From the groove of bass punctuated by echoey drum beats in “Pontius Pilate’s Home Movies” to the repetition of “I can’t stand that you love me” on “Cat and Mouse With the Light,” The New Pornographers don’t have to vary their themes to create emotional impact – with each repetition of a riff or a line, their message grows more insistent, the meaning deeper. Leaning away from the more hooky, pop sound of previous albums, the songs of Continue as a Guest are satisfying, but not exactly catchy. The New Pornographers reject pandering in a different way than most experimental indie – rather than shocking listeners with its noisiness or abstraction, the album is subtle and thoughtful, drawing the audience in and prompting careful listening.
The album’s penultimate track, “Firework in the Falling Snow,” has a similar sound to 2022’s Asphalt Meadows, Death Cab For Cutie’s tenth studio album. This is an apt comparison – both bands are prominent indie rock artists of the past 20 years, both of their newest albums stripping down their sound to a spare insistence, woven by pulsing bass and strummed guitar. Buckling themselves to simplicity. Peeling back the layers to reveal wistful honesty, Continue as a Guest feels like the product of a band reaching its maturity.

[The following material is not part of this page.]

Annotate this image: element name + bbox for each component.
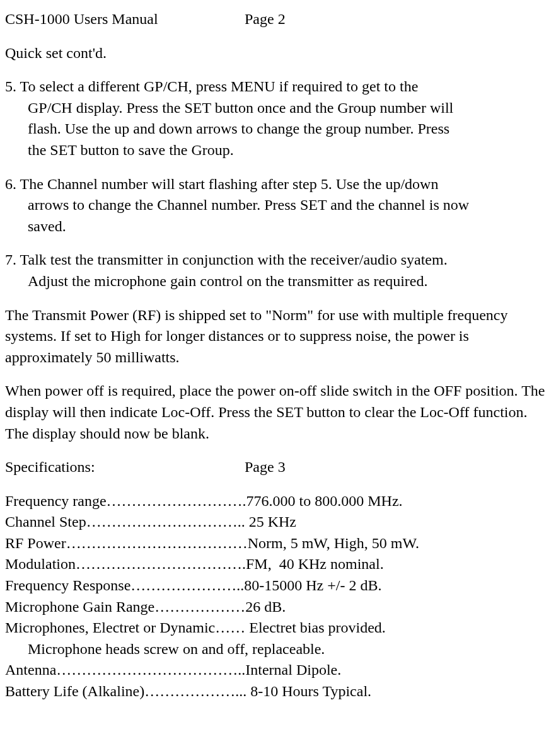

Death Cab for Cutie isn’t the only band brought to mind by Continue as a Guest; there’s a Sufjan Stevens sound to the layering of trilled effects in “Cat and Mouse With the Light:”, and a Nirvana edge to the way the guitar riff slides up and down in “Last and Beautiful”. Sax effects and a disco bassline give a vintage feeling to “Continue as a Guest”, a track that could almost be a muted, hipster take on Chicago. Over a crunch of guitar and skitter of tinny drum machine, the lyrics warn of a “long fadeout”, conveying 21st century panic by way of the 70s. The album’s more conventional indie pop songs, like the opener “Really Really Light,” are good listens, benefitting from the playful interplay of Newman’s vocals and those of female singer Neko Case.
The less conventional tracks, however, were often the standouts. “Angelcover” carries a spy movie suaveness in its gritty guitar and faint siren effect, high pitched notes ringing like alarm bells; “Marie and the Undersea” has a title fit for a Wes Anderson movie, and a sound with just as much indie charm, playing with moments of silence and muted calliope effects, Paul Simon-esque drums and a synthy fadeout. “Bottle Episodes,” in contrast to much of the album, plays with a climbing, meandering melody line that could be something by the Shins, especially when coupled with the abstraction of the lyrics.
Even when playing with other influences, the New Pornographers are very much themselves. On Continue as a Guest, Carl Newman’s creative direction tones the group down to create a grower of an album, buoyed by its cohesive indie sensibilities. Casting off their supergroup identity and settling into a subtle, timely sound, the album serves as an exciting foray into the New Pornographers’ new direction.